LCR enables a second copy of the Exchange databases to be kept up to date in near real time through the magic of log shipping. In the past, it might take 3.5 hours to restore a corrupted 60 GB Exchange database. With LCR, the restore can be nearly instantaneous; of course, this will require twice the amount of storage to be made available to Exchange 2007.

Exchange 2007’s new Cluster Continuous Replication (CCR) features add new high-availability capabilities that enable two mailbox servers to back each other up in an Active/Passive clustered configuration.

However, this feature will require a third server to make a file share accessible to both servers (even a CIFS file share will work). In addition, if you want high availability across the Exchange infrastructure you will need a minimum of four servers.

However, until Exchange 2007 Service Pack 1 ships — which is expected in August — beware using CCR to enable a Stretch Cluster configuration of Exchange.

Outlook Web Access

The high-reliability and high-availability options alone make moving to Exchange 2007 worthwhile for IT organizations, but when you add in the new advanced Outlook Web Access, mobile device support and unified messaging capabilities, you also stand to delight users with dramatic personal productivity improvements.

For companies with big budgets, Vista can also provide the motivation to acquire the latest laptops, desktops, speakers, network cards and monitors to take advantage of new, high-end graphic and audio capabilities as well as addressing many of the painfully slow Internet connectivity issues plaguing earlier Windows versions.
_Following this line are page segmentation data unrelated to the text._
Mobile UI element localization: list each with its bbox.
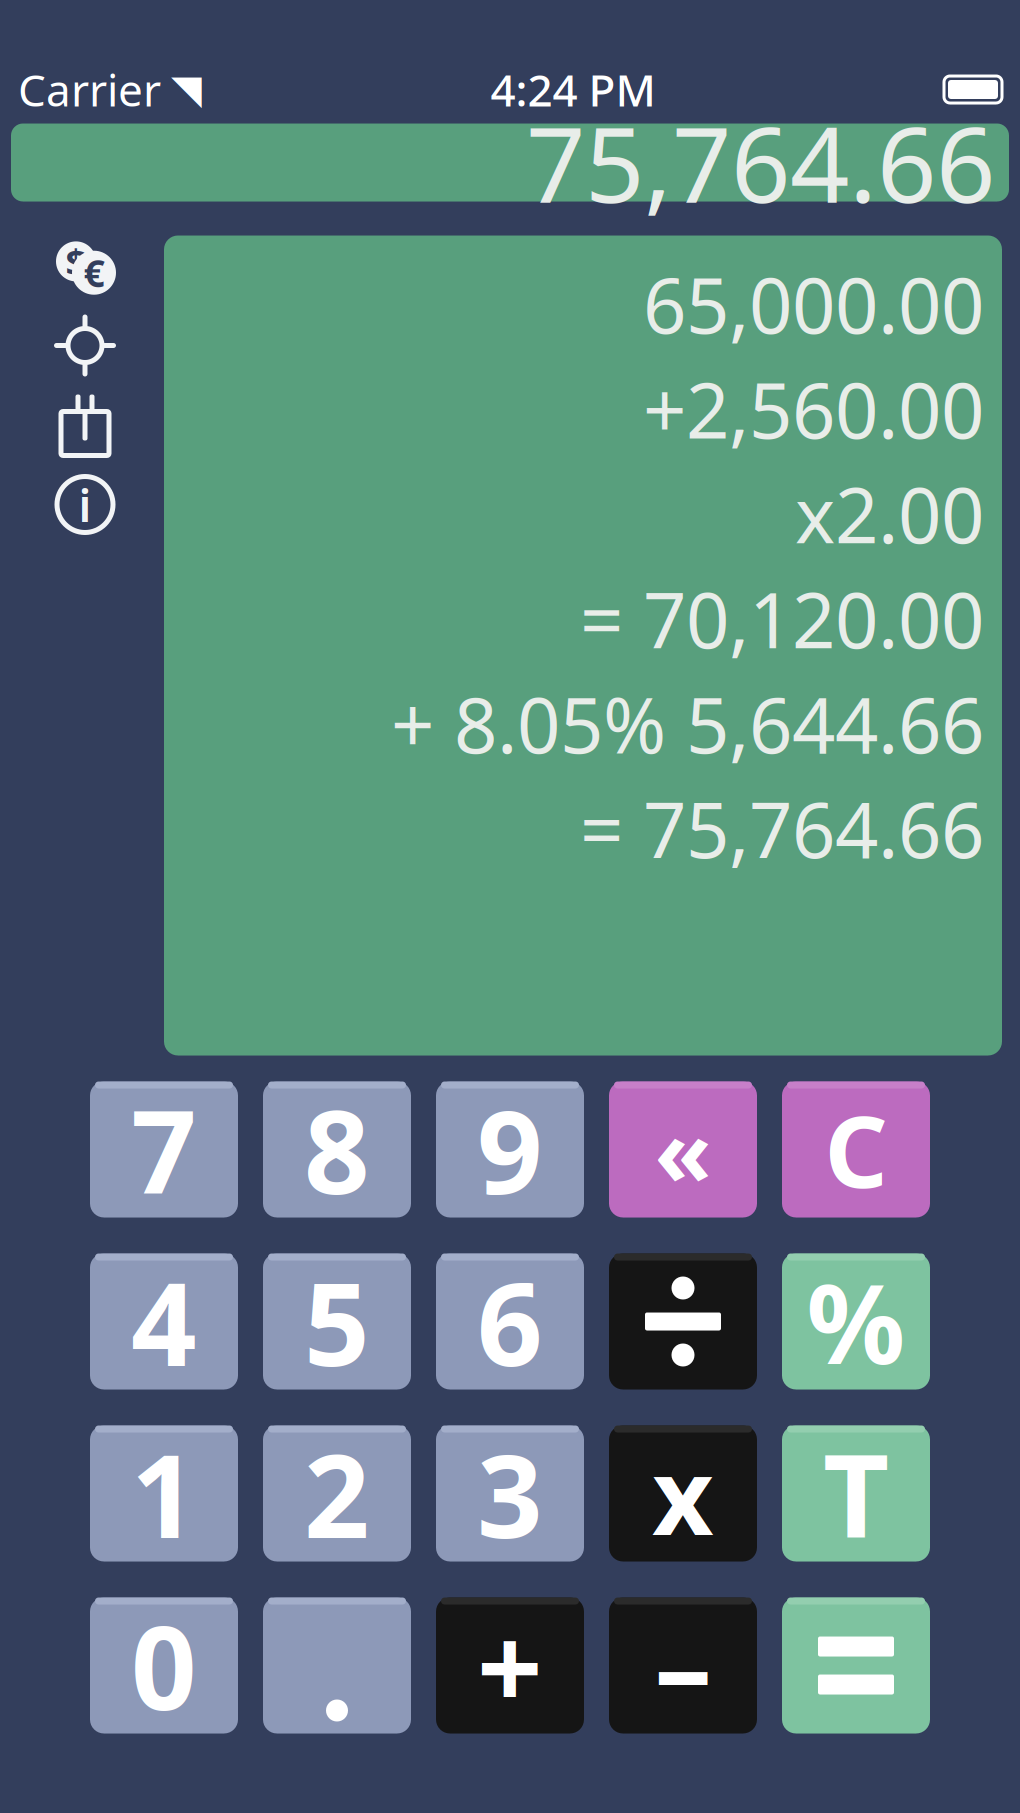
staticText: 8 bbox=[304, 1073, 370, 1226]
button[interactable]: 5 bbox=[263, 1254, 411, 1390]
staticText: € bbox=[84, 248, 104, 298]
button[interactable]: Brightness bbox=[53, 314, 117, 378]
staticText: 5 bbox=[304, 1245, 370, 1398]
staticText: 3 bbox=[477, 1417, 543, 1570]
staticText: = 70,120.00 bbox=[580, 568, 984, 669]
staticText: 9 bbox=[477, 1073, 543, 1226]
staticText: +2,560.00 bbox=[643, 358, 984, 459]
staticText: 65,000.00 bbox=[643, 254, 984, 354]
button[interactable]: Decimal point bbox=[263, 1598, 411, 1734]
staticText: + 8.05% 5,644.66 bbox=[391, 673, 984, 774]
button[interactable]: Subtract bbox=[609, 1598, 757, 1734]
staticText: – bbox=[654, 1589, 712, 1742]
staticText: + bbox=[477, 1589, 543, 1742]
staticText: « bbox=[654, 1088, 712, 1211]
staticText: x2.00 bbox=[795, 463, 984, 564]
staticText: $ bbox=[66, 238, 86, 285]
button[interactable]: 4 bbox=[90, 1254, 238, 1390]
staticText: T bbox=[823, 1417, 889, 1570]
staticText: i bbox=[78, 474, 92, 535]
button[interactable]: Tax bbox=[782, 1426, 930, 1562]
button[interactable]: Add bbox=[436, 1598, 584, 1734]
staticText: 7 bbox=[131, 1073, 197, 1226]
staticText: 6 bbox=[477, 1245, 543, 1398]
button[interactable]: 7 bbox=[90, 1082, 238, 1218]
staticText: = 75,764.66 bbox=[580, 778, 984, 879]
button[interactable]: Backspace bbox=[609, 1082, 757, 1218]
button[interactable]: Currency conversion bbox=[52, 236, 118, 298]
button[interactable]: 9 bbox=[436, 1082, 584, 1218]
staticText: 75,764.66 bbox=[526, 93, 995, 232]
button[interactable]: 3 bbox=[436, 1426, 584, 1562]
staticText: % bbox=[806, 1249, 906, 1394]
button[interactable]: Percent bbox=[782, 1254, 930, 1390]
staticText: ◥ bbox=[171, 67, 202, 112]
button[interactable]: Multiply bbox=[609, 1426, 757, 1562]
button[interactable]: 8 bbox=[263, 1082, 411, 1218]
staticText: 4 bbox=[131, 1245, 197, 1398]
button[interactable]: 0 bbox=[90, 1598, 238, 1734]
button[interactable]: Info bbox=[54, 474, 116, 536]
staticText: 1 bbox=[131, 1417, 197, 1570]
staticText: 2 bbox=[304, 1417, 370, 1570]
button[interactable]: Divide bbox=[609, 1254, 757, 1390]
button[interactable]: Equals bbox=[782, 1598, 930, 1734]
staticText: x bbox=[652, 1423, 714, 1564]
staticText: 4:24 PM bbox=[490, 60, 656, 119]
staticText: 0 bbox=[131, 1589, 197, 1742]
button[interactable]: Clear bbox=[782, 1082, 930, 1218]
button[interactable]: 2 bbox=[263, 1426, 411, 1562]
staticText: Carrier bbox=[18, 60, 161, 119]
button[interactable]: 6 bbox=[436, 1254, 584, 1390]
staticText: C bbox=[824, 1084, 888, 1215]
button[interactable]: 1 bbox=[90, 1426, 238, 1562]
button[interactable]: Share bbox=[54, 394, 116, 458]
Still, because of a long familiarization period, many IT organizations are developing plans to roll out Vista as part of a hardware refresh cycle, providing Vista to personnel when they acquire a new laptop or desktop system.

As deployment increases, IT organizations will need to devote more and more resources to maintain the combination of Exchange 2007, Vista and Office 2007. Some companies may to choose to deploy Vista to corporate desktops as part of an “appliance-like” upgrade.

First Step: Assess

In determining whether or not to take this approach, the first step before deploying Exchange and Vista is to complete a thorough assessment of a company’s existing IT infrastructure.

This is the time to determine what areas should be core competencies of the IT department and which should be considered “utility functions” that might better be managed by a service provider.

In the past few years, such services have sprung up in the industry as expert providers of managed services for Windows, Exchange and Office environments — in some cases, customers save over 20 percent of their IT costs. Some services even offer automatic migration of existing systems to the latest Microsoft technologies.

As the cost and complexity of new software rises, managed services companies are becoming more frequently utilized, freeing IT professionals to concentrate on more strategic areas such as integration of business applications, software-based personal productivity enhancements, and unified communications.

Managed services companies also can help IT departments better leverage the core building blocks provided by Vista, Office 2007 and Exchange 2007, and invest their valuable resources in activities that drive business value.


Keith A. McCall is the CTO and Founder of Azaleos, a managed appliance and services company.